Supreme Court Judge
- In office 7 December 2000 – 2002
- Appointed by: Jerry Rawlings

Appeal Court Judge
- In office 1989–2000

Personal details
- Born: George Lantei Lamptey
- Spouse: Mary Awule Mele Lamptey
- Alma mater: Durham University
- Occupation: Judge

= George Lamptey =

Ghanaian jurist and justice of the Supreme Court of Ghana

George Lantei Lamptey is a retired Ghanaian jurist and justice of the Supreme Court of Ghana.

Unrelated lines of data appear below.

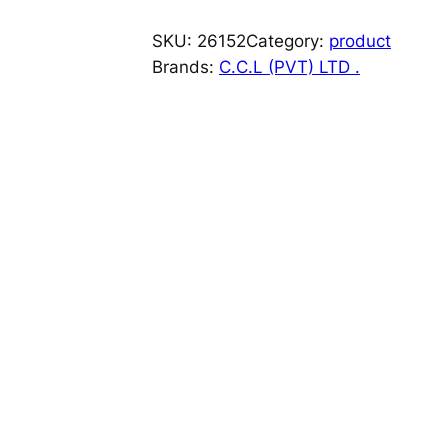
A
L
SKU:
26152
Category:
product
A
Brands:
C.C.L (PVT) LTD .
M
1
0
/
8
0
M
G
T
A
B
1
4
S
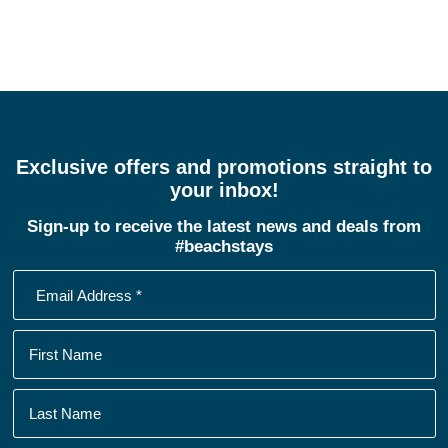
Exclusive offers and promotions straight to
your inbox!
Sign-up to receive the latest news and deals from
#beachstays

==Early life and education==
Lamptey is a native of Jamestown, Accra. He was born in Accra on 3 June 1932 to Maa Kowa and Akwete Aku.
He had his secondary education at the Accra Academy from 1948 to 1951 and continued at Achimota College for his Higher School Certificate. He later proceeded to the United Kingdom to pursue further studies at the University of Durham from 1955 to 1958. He had his solicitor's education in Newcastle upon Tyne completing in 1961 and returning to Ghana that same year.

==Career==
His career begun as an Assistant Registrar General in 1962 at Accra. He was also a part-time lecturer at the school of administration, University of Ghana from 1962 to 1965. He became a District Court Judge in 1965 and consequently became a member of the Commonwealth Magistrates Association. He rose through the ranks from a District Court Judge to a High Court Judge and later an Appeal Court Judge in 1989. In 1990, he was an external examiner for the Ghana School of Law. He was appointed Supreme Court Judge in July 2000. He took his oath of office with Justice Theodore Adzoe on 7 December 2000. He retired on 3 June 2002.

==Personal life==
He was married Mary Awule Mele Lamptey (née Halm) daughter of W.M.Q. Halm the then Ghana ambassador to the United States of America at the Washington DC Cathedral, USA. Together they have three children. He is a devoted Methodist and preaches in selected churches.